Amy Wai, B.Sc. (Pharm), VHHSC Home IV Antibiotic Program
December 1997 Drug & Therapeutics Newsletter
(C) 1997, CSU-Pharmaceutical Sciences
Vancouver Hospital & Health Sciences Centre

The ceftriaxone and ceftazidime IV-IV dosage stepdown initiative was launched by the CSU Pharmaceutical Sciences in January 1997. A similar program for BMT/leukemia patients has been in place since April 1995. The initiative promotes the stepdown of select intravenous (IV) antibiotics from an initial aggressive dose to a moderate dose for the treatment of serious infections in patients who are clinically stable and still require parenteral therapy. This initiative reduces drug costs while maintaining equivalent patient outcomes. Stepdown from 2g to 1g per dosage interval of ceftriaxone or ceftazidime will save approximately $35.00 in drug costs per day.

What is the rationale for IV-IV dosage stepdown therapy?

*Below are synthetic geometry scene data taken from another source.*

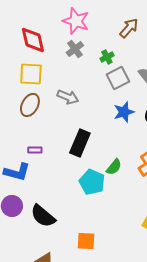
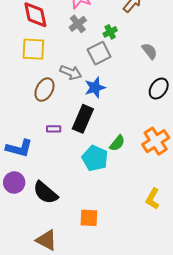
gray square: (118, 78) -> (99, 53), moved
brown ellipse: (30, 105) -> (44, 90), moved
blue star: (124, 112) -> (95, 88), moved
purple rectangle: (35, 150) -> (54, 129), moved

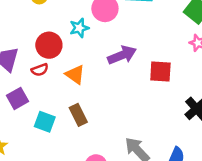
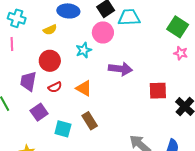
red circle: (49, 45) -> (50, 61), moved
purple arrow: (122, 55) -> (120, 69), turned 35
red square: (160, 71) -> (158, 91), moved

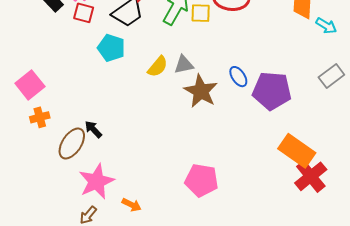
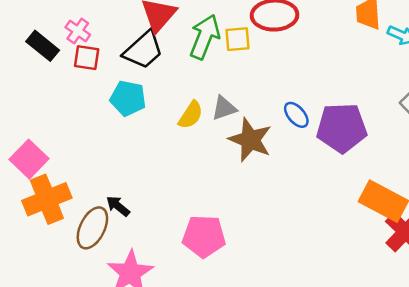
orange cross: (40, 117) -> (47, 199), size x1.8
pink pentagon: (202, 180) -> (204, 236), moved

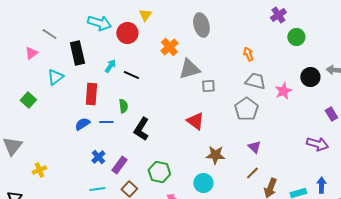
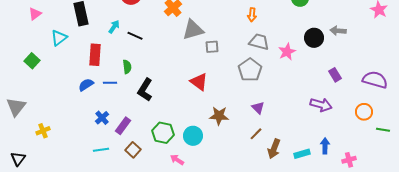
orange arrow: (248, 54) -> (252, 15), turned -152
cyan circle: (203, 183) -> (193, 136), moved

While initial aggressive antibiotic dosage regimens are often prescribed for the treatment of serious bacterial infections, subsequent stepdown to moderate doses will achieve adequate serum concentrations for the eradication of most bacterial pathogens. Figures 1 and 2 show typical serum concentrations over time following 1g and 2g IV doses of ceftriaxone and ceftazidime.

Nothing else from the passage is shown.